## TASK TO CARRY OUT
Lines that include the word "нормализации" should be copied from the listing that follows.

## DATA PROVIDED

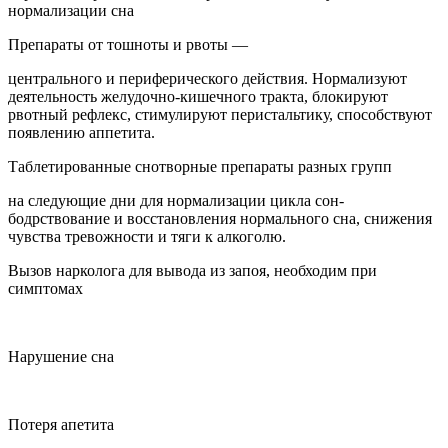
нормализации сна
Препараты от тошноты и рвоты —
центрального и периферического действия. Нормализуют
деятельность желудочно-кишечного тракта, блокируют
рвотный рефлекс, стимулируют перистальтику, способствуют
появлению аппетита.
Таблетированные снотворные препараты разных групп
на следующие дни для нормализации цикла сон-
бодрствование и восстановления нормального сна, снижения
чувства тревожности и тяги к алкоголю.
Вызов нарколога для вывода из запоя, необходим при
симптомах
Нарушение сна
Потеря апетита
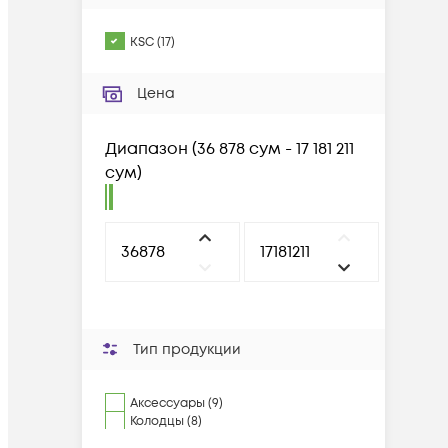
KSC
(
17
)
Цена
Диапазон
(
36 878 сум - 17 181 211
сум
)
Тип продукции
Аксессуары (9)
Колодцы (8)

## TASK RESPONSE
нормализации сна
на следующие дни для нормализации цикла сон-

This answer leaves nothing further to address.